Researchers from the Moscow Institute of Physics and Technology have taken the second place in the Learn to Move — Walk Around challenge held in the runup to the 33rd Conference on Neural Information Processing Systems. The contest’s organizer, Stanford Neuromuscular Biomechanics Laboratory tasked the participants with creating a physiologically plausible 3D human skeleton model that walks around following velocity commands.
The MIPT team comprised two Neural Networks and Deep Learning Lab researchers: Sergey Kolesnikov and Valentin Khrulkov, also a doctoral student at Skoltech. The competition featured 70 teams, 15 of which made it into the final round. The MIPT duo was second only to a Chinese team from the NLP department of Baidu.
The contestants worked with a virtual human skeleton in the OpenSim simulator. Their goal was to train the skeleton to move in a particular direction at a given speed. Both of the values changed with time and were fed to the model in the form of a vector field. The winners were determined based on a quality metric that reflects how closely the skeleton’s movement follows the speed and direction required.
The organizers had the contest participants use an approach known as reinforcement learning (RL), and the MIPT duo employed Catalyst, an open-source framework with high-level utilities for deep learning and reinforcement learning research.
Kolesnikov noted that contests of this kind are yet another format for exchanging and accumulating experience, which the scientific community is increasingly embracing in addition to the traditional conferences, workshops, and publications.
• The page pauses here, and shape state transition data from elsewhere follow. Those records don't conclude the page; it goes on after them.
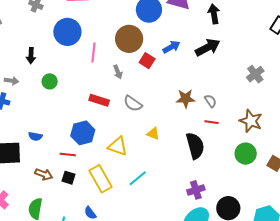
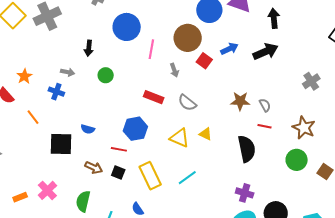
yellow triangle: (118, 146) -> (180, 138), moved
purple cross: (196, 190) -> (245, 193), turned 30

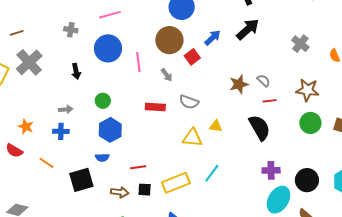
black arrow: (89, 48) -> (76, 71), moved
red square: (204, 61) -> (192, 57), turned 35
blue hexagon: (135, 129) -> (110, 130), moved
yellow rectangle: (150, 176) -> (176, 183), turned -68

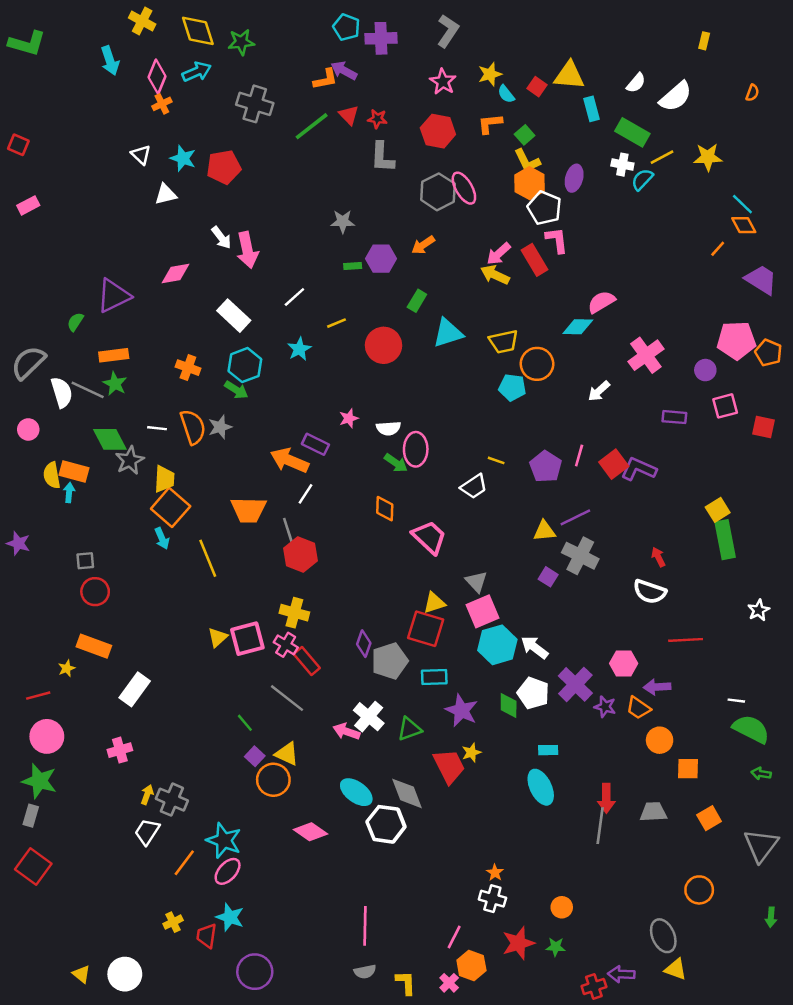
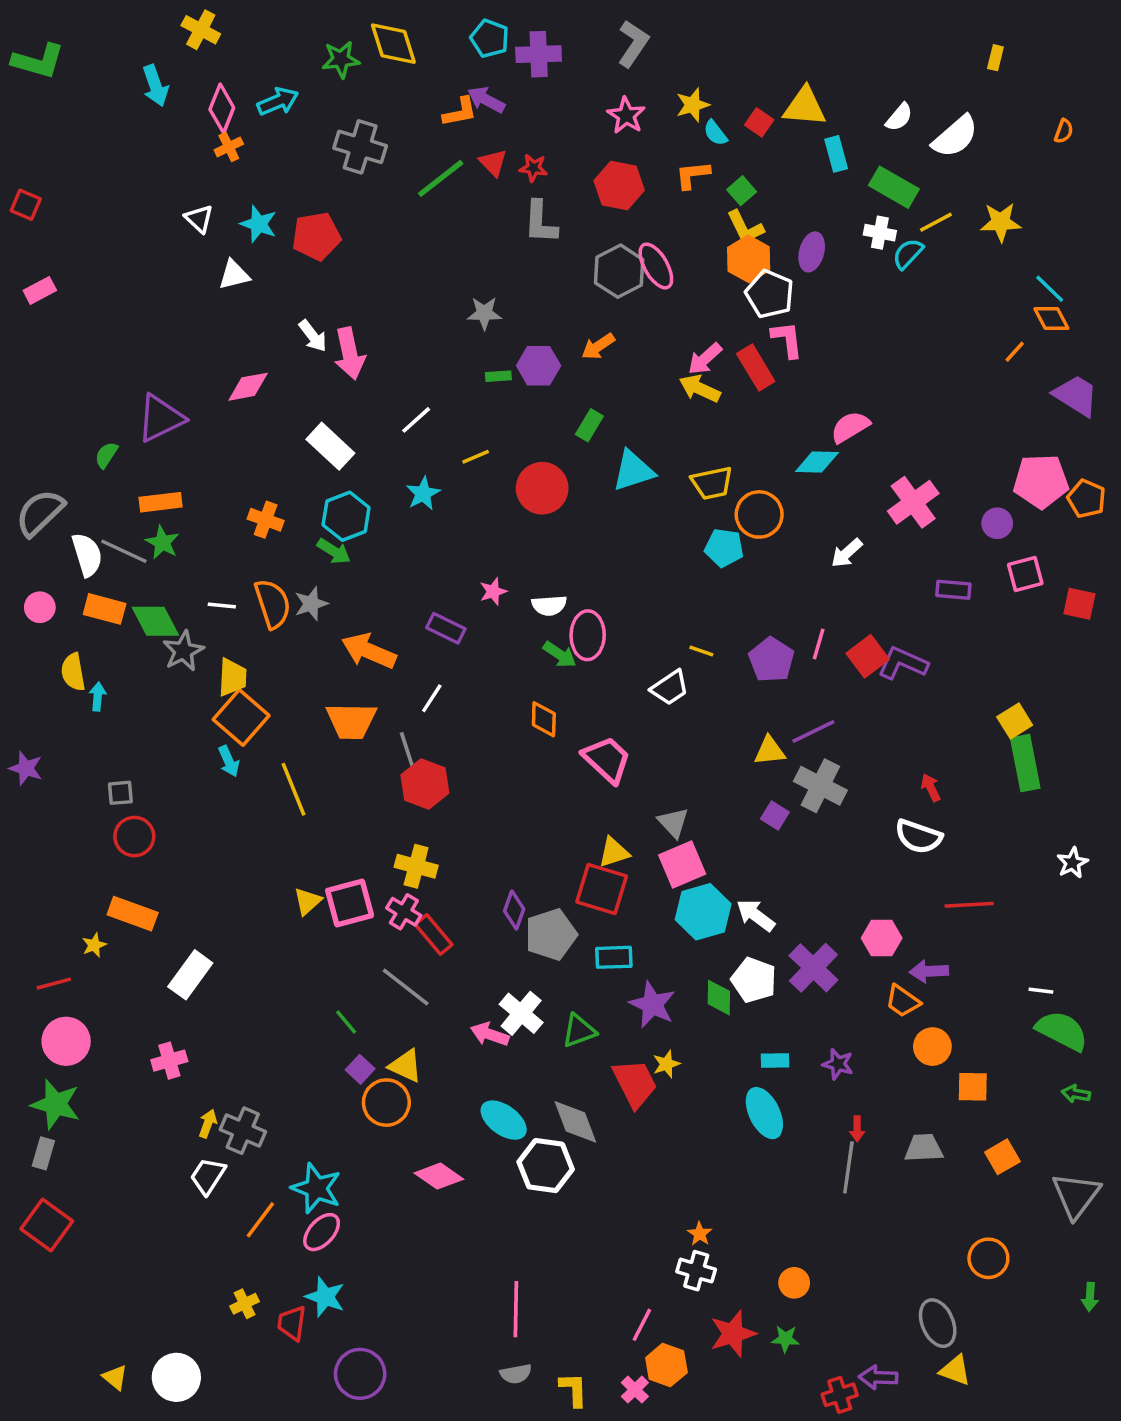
yellow diamond: (198, 31) -> (393, 44), moved
orange arrow: (289, 460) -> (369, 651), moved
orange rectangle: (74, 472) -> (105, 609), moved
purple star: (605, 707) -> (838, 1064), moved
red arrow: (606, 798) -> (857, 1129), size x0.6

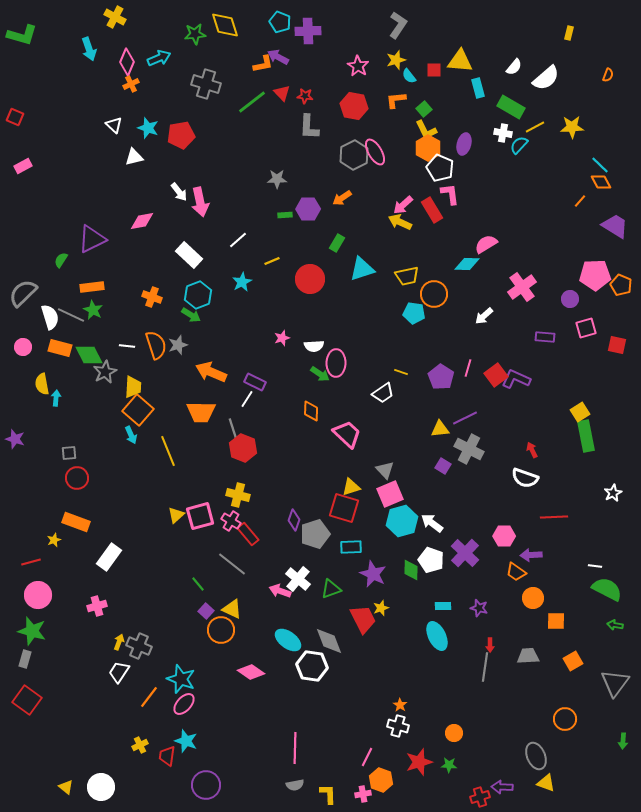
gray L-shape: (633, 44) -> (398, 25), moved
red square: (759, 122) -> (434, 70), turned -35
purple rectangle: (446, 628) -> (255, 382), moved
pink cross: (635, 1390) -> (363, 794), turned 35

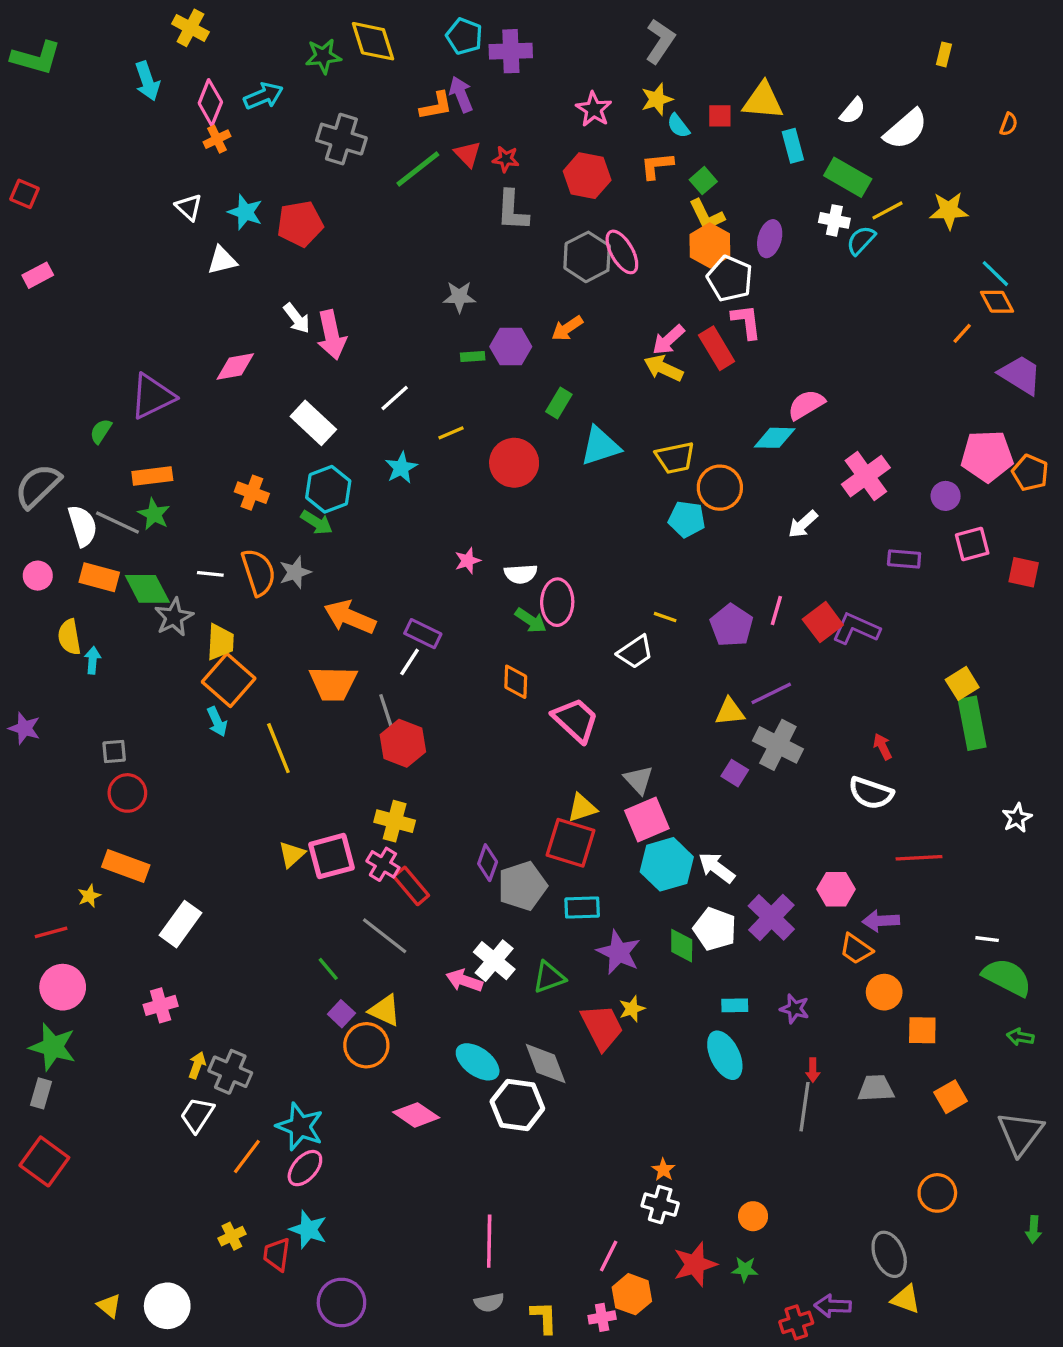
purple arrow: (278, 57) -> (461, 94), turned 40

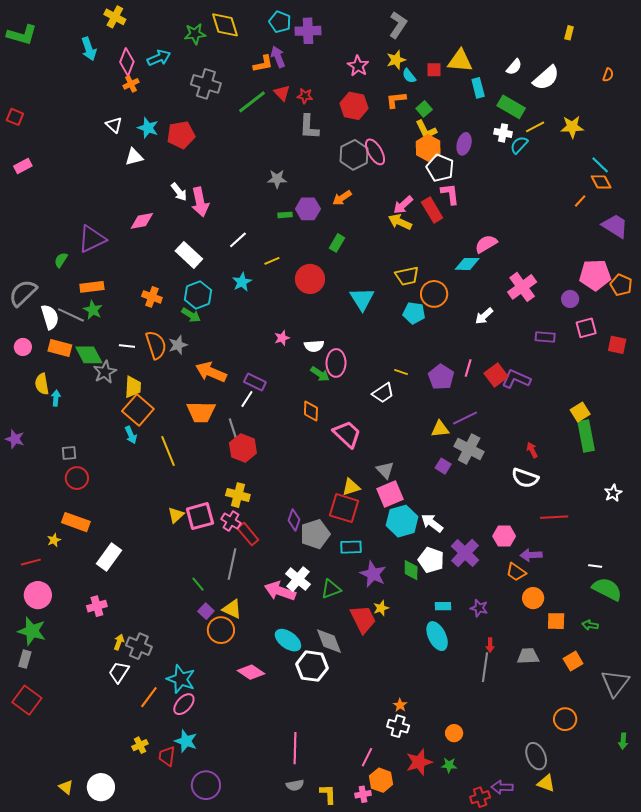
cyan triangle: (600, 446) -> (362, 299), moved, turned -44
gray line: (385, 936) -> (232, 564), turned 64
pink arrow: (464, 981) -> (280, 591), size x1.4
green arrow: (1020, 1037) -> (590, 625), moved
“Such contests serve as a platform for testing lots and lots of entirely new ideas and hypotheses in a rapid and competitive manner,” the researcher went on. “In the first round, the participants have a fairly large amount of time to explore the environment and the problem at hand. In the second round, there is just a week or two to solve a highly specific final task. This teaches one to work both in the long-term and in the short-term mode, with the former promoting a better understanding of the problem and biomechanics, and the latter emphasizing the result.”
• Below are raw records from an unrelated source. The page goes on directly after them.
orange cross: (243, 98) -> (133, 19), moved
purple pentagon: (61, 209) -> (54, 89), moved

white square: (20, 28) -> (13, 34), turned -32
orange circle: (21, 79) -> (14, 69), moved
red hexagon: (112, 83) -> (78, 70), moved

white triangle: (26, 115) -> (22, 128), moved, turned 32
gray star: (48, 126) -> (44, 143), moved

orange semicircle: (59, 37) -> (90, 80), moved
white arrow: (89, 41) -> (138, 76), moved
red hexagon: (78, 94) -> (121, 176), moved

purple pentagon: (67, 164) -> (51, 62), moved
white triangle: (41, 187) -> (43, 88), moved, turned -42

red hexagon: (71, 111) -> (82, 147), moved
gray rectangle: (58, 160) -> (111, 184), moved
For Kolesnikov, this is not the first success at a NeurIPS RL contest. In 2017, the researcher teamed up with Mikhail Pavlov, earning a third-place finish behind the competitors from China and a Jürgen Schmidhuber team. In 2018, Kolesnikov placed third again with his teammates Alexey Grinchik (Skoltech) and Anton Pechenko, while the top two prizes went to the Baidu and Schmidhuber teams, with slightly higher scores. This year the MIPT team has moved one step closer to a first-place finish, which we hope they can land at NeurIPS RL 2020!
Held since 1989, NeurIPS is rated as an A* — top-grade — event by the Computing Research and Education Association of Australasia, which grades major international conferences in the field of computer sciences. NeurIPS has seen numerous breakthrough papers in the field of machine learning published in the recent years.